PATTERN Cited by 1 source
Async-centralized quota + local enforcement¶
Pattern: centralise the quota lifecycle in a control-plane service (CRUD, authorization, validation, audit, rightsizing) — but keep the request-time enforcement decision local to the caller's host, fed by rule updates that arrive asynchronously via an existing configuration-distribution substrate.
Shape¶
┌─────────────────────────┐
│ Control plane (CRUD) │
│ rules authored here │
└──────────┬──────────────┘
│
(async publish)
│
▼
┌─────────────────────────┐
│ Config-distribution │
│ (feature-flag / conf │
│ push substrate) │
└──────────┬──────────────┘
│
(push / pull)
│
▼
┌──────────────────────────────────────┐
│ Service host │
│ ┌──────────────────────────────┐ │
│ │ Local rule cache │ │
│ │ Local counters │ │
│ │ In-process enforcement lib │ │
│ └──────────────────────────────┘ │
│ ▲ │
│ │ request │
│ ─────┴──────▶ serve or reject │
└──────────────────────────────────────┘
Rule updates are eventually consistent — new rules take effect after PinConf / equivalent pushes them out (seconds). Enforcement decisions are local + immediate — no request-time RTT to the control plane.
Three architectural contracts¶
- Who owns the rule? The control plane. CRUD, authorization, audit, cross-rule validation, rightsizing-driven updates all happen centrally. Single source of truth.
- How does the rule get to the host? An existing configuration-distribution substrate (Pinterest's PinConf — same tier as feature flags and dynamic service config). Canonical config-distribution-for-quota-rules move.
- Who makes the request-time decision? The host, via an in-process library (Pinterest's Service-Protection Framework / SPF). Fast, no RTT, local-health-aware. See local rate-limit decision.
Why this shape¶
Speed¶
Every request-time decision avoids an RTT to a central service. Crucial when the service protected by the rate limit has its own tight latency SLO.
Availability¶
The enforcement path doesn't depend on the control plane being up. Control-plane unavailability freezes rule updates but does not break enforcement. Without this separation, the rate-limit service becomes a hard availability dependency of every service it protects.
Local health awareness¶
The enforcing process sees its own saturation, latency, connection pool depth. A global service can't reasonably synthesize the health of N caller hosts into a rate decision. Local decisions can include graceful rejection based on local service capacity on top of the rule-based limit.

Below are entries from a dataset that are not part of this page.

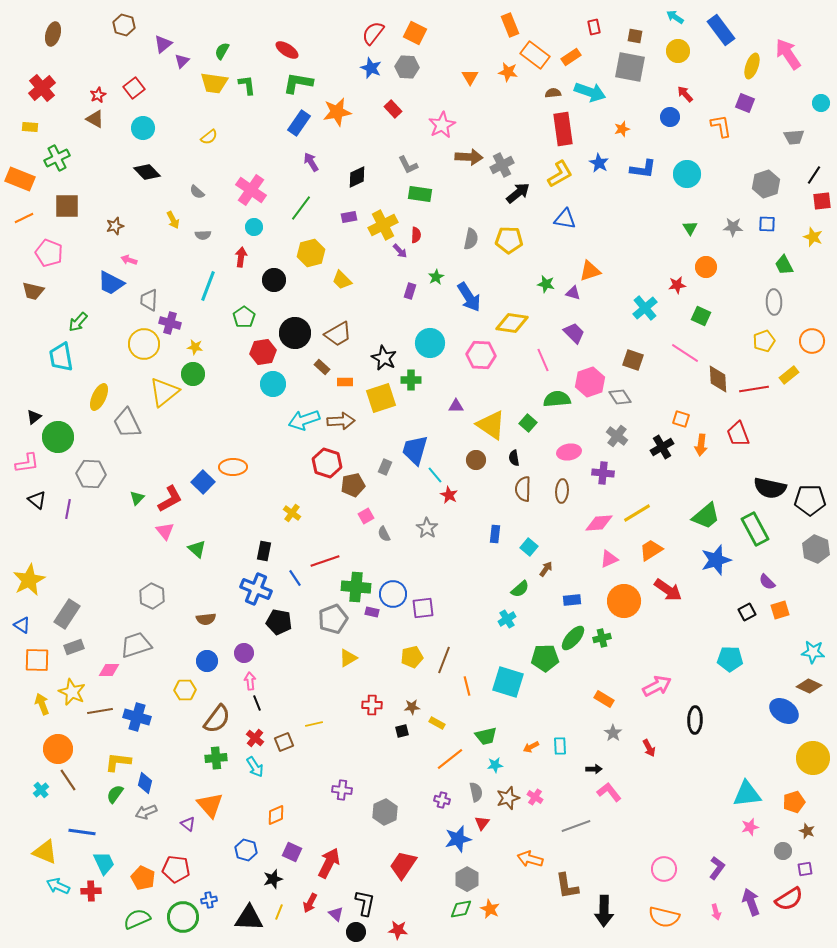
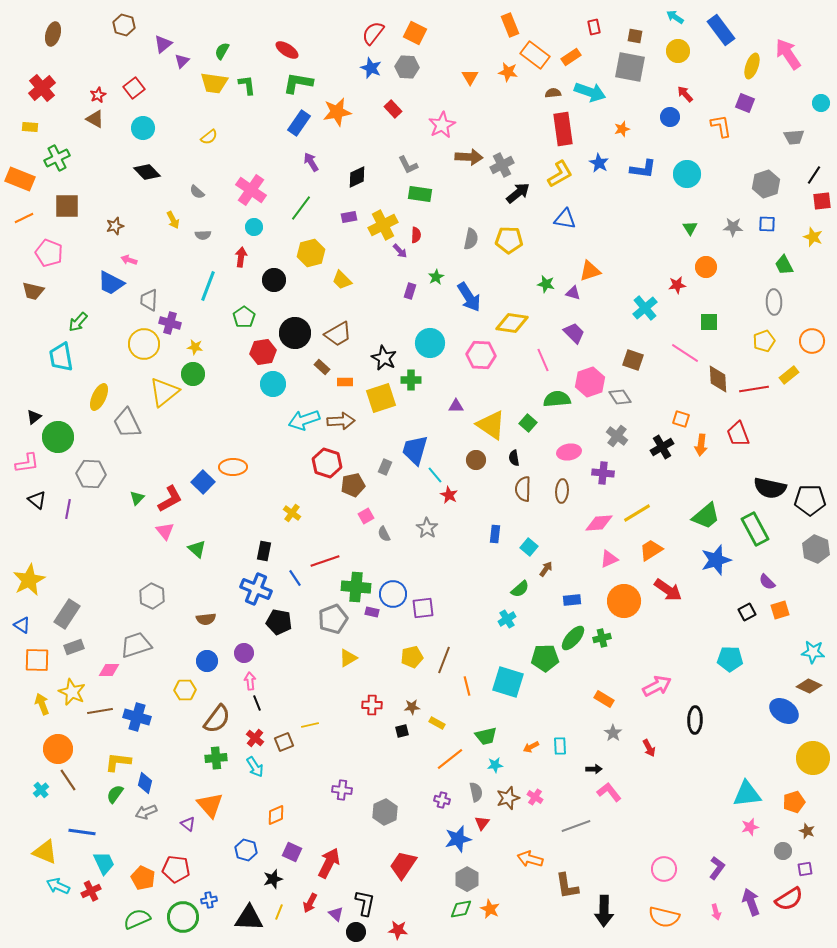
green square at (701, 316): moved 8 px right, 6 px down; rotated 24 degrees counterclockwise
yellow line at (314, 724): moved 4 px left, 1 px down
red cross at (91, 891): rotated 24 degrees counterclockwise
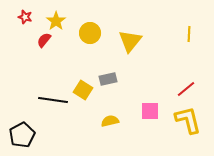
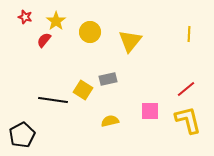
yellow circle: moved 1 px up
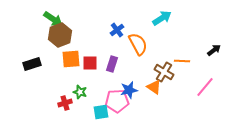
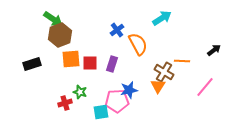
orange triangle: moved 4 px right, 1 px up; rotated 28 degrees clockwise
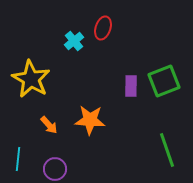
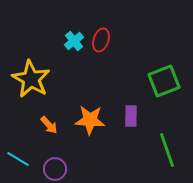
red ellipse: moved 2 px left, 12 px down
purple rectangle: moved 30 px down
cyan line: rotated 65 degrees counterclockwise
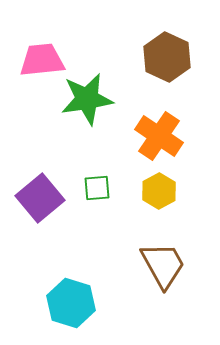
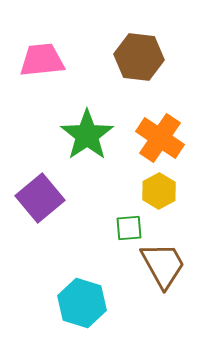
brown hexagon: moved 28 px left; rotated 18 degrees counterclockwise
green star: moved 36 px down; rotated 26 degrees counterclockwise
orange cross: moved 1 px right, 2 px down
green square: moved 32 px right, 40 px down
cyan hexagon: moved 11 px right
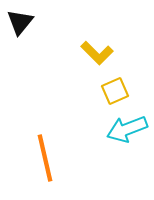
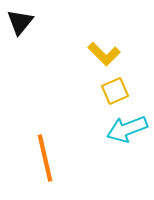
yellow L-shape: moved 7 px right, 1 px down
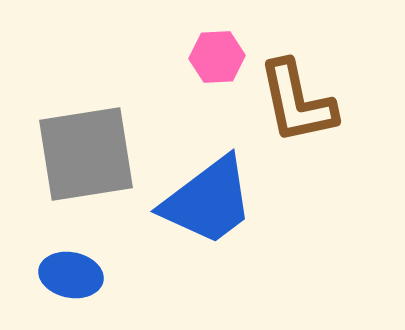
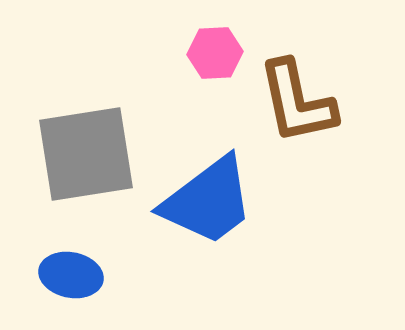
pink hexagon: moved 2 px left, 4 px up
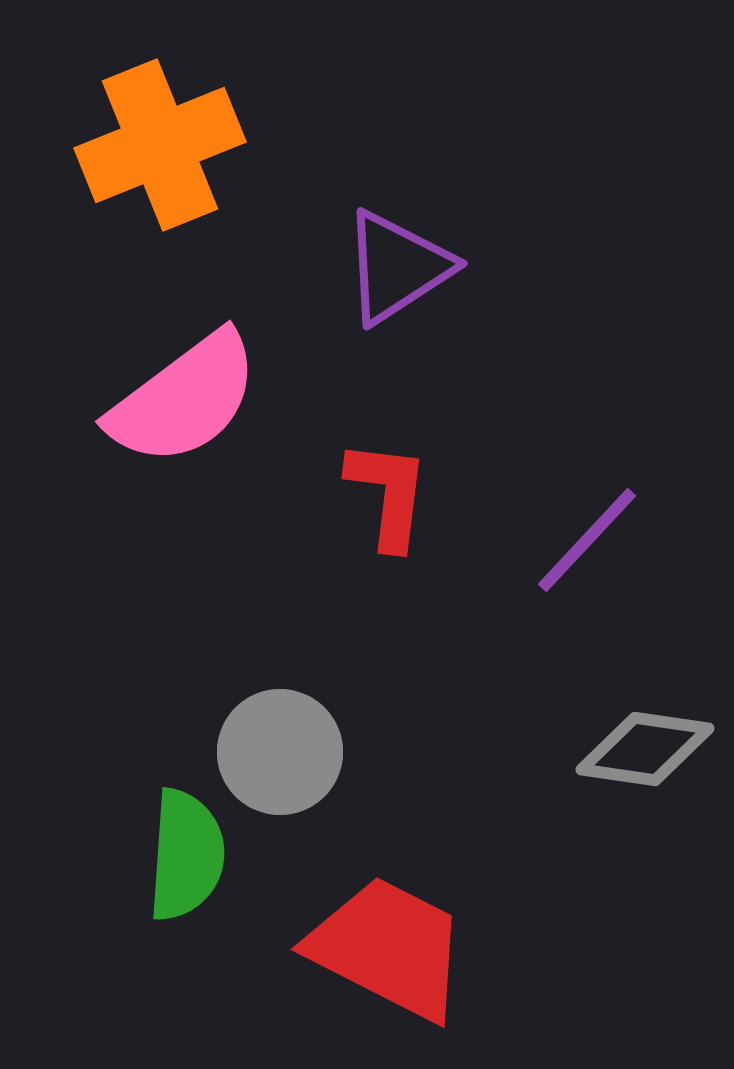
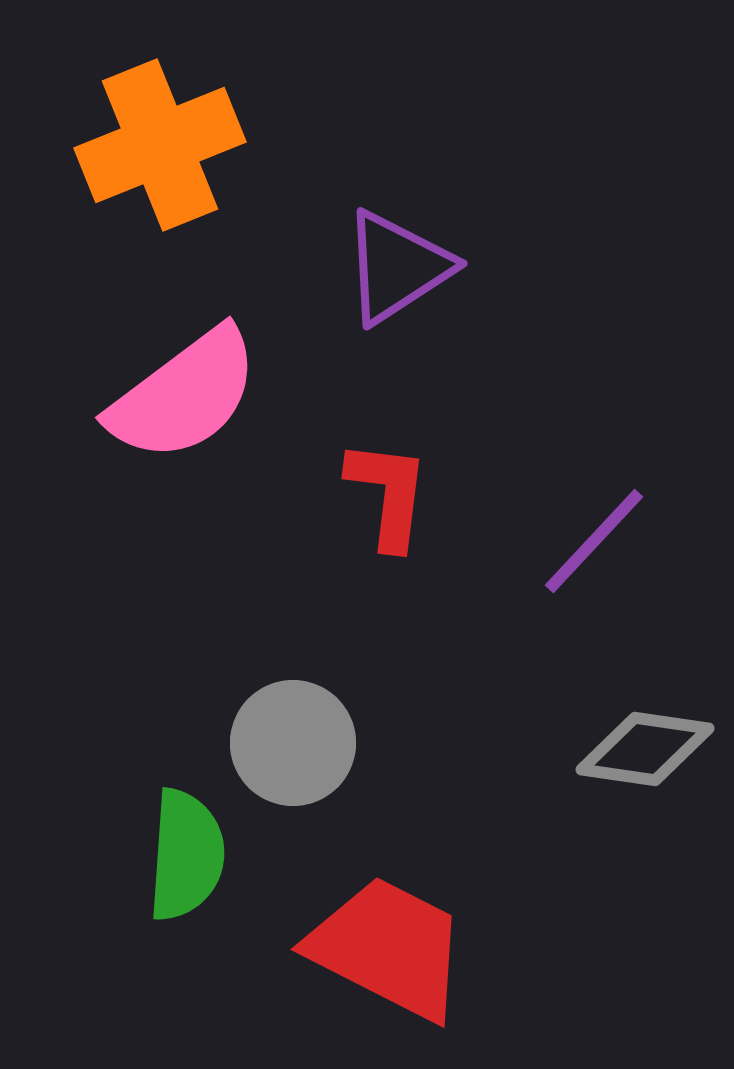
pink semicircle: moved 4 px up
purple line: moved 7 px right, 1 px down
gray circle: moved 13 px right, 9 px up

Pinterest's named reasoning¶
"Rate limits lifecycle management should be automated and streamlined.
Rate limit decisions should be made locally in the data path for scalability and performance reasons, with quota management happening in an async fashion." (Source: sources/2026-02-24-pinterest-piqama-pinterest-quota-management-ecosystem)
Trade-offs¶
- Approximate global limits. Each host enforces its own share;
the true fleet-wide rate is
~= sum(host-local-limits). This depends on fleet size — fleet autoscaling changes the effective global limit implicitly unless the per-host limit is recomputed. - Rule staleness window. Between rule authoring and last host applying it, different parts of the fleet enforce different rules. Usually tens of seconds to minutes. For most use cases, acceptable; for pricing or compliance cases, not.
- Harder to reason about. "Did a request get rejected?" requires looking at the host's local log, not a central rate-limit service log — though the usage telemetry still flows back for reporting (via the feedback loop to auto-rightsizing).
Contrast: synchronous global rate-limit service¶
Inline lookup against a central service on every request. Gives exact global limits but adds RTT + hard availability dependency. Valid when limits must be exact (e.g. per-tenant billing caps) and request volume is low enough that RTT cost is acceptable.
Seen in¶
- sources/2026-02-24-pinterest-piqama-pinterest-quota-management-ecosystem — canonical wiki instance: Piqama (control plane) + PinConf (async distribution) + SPF (local enforcement) for Pinterest's online- storage rate limits; deployed against TiDB and Key-Value Stores.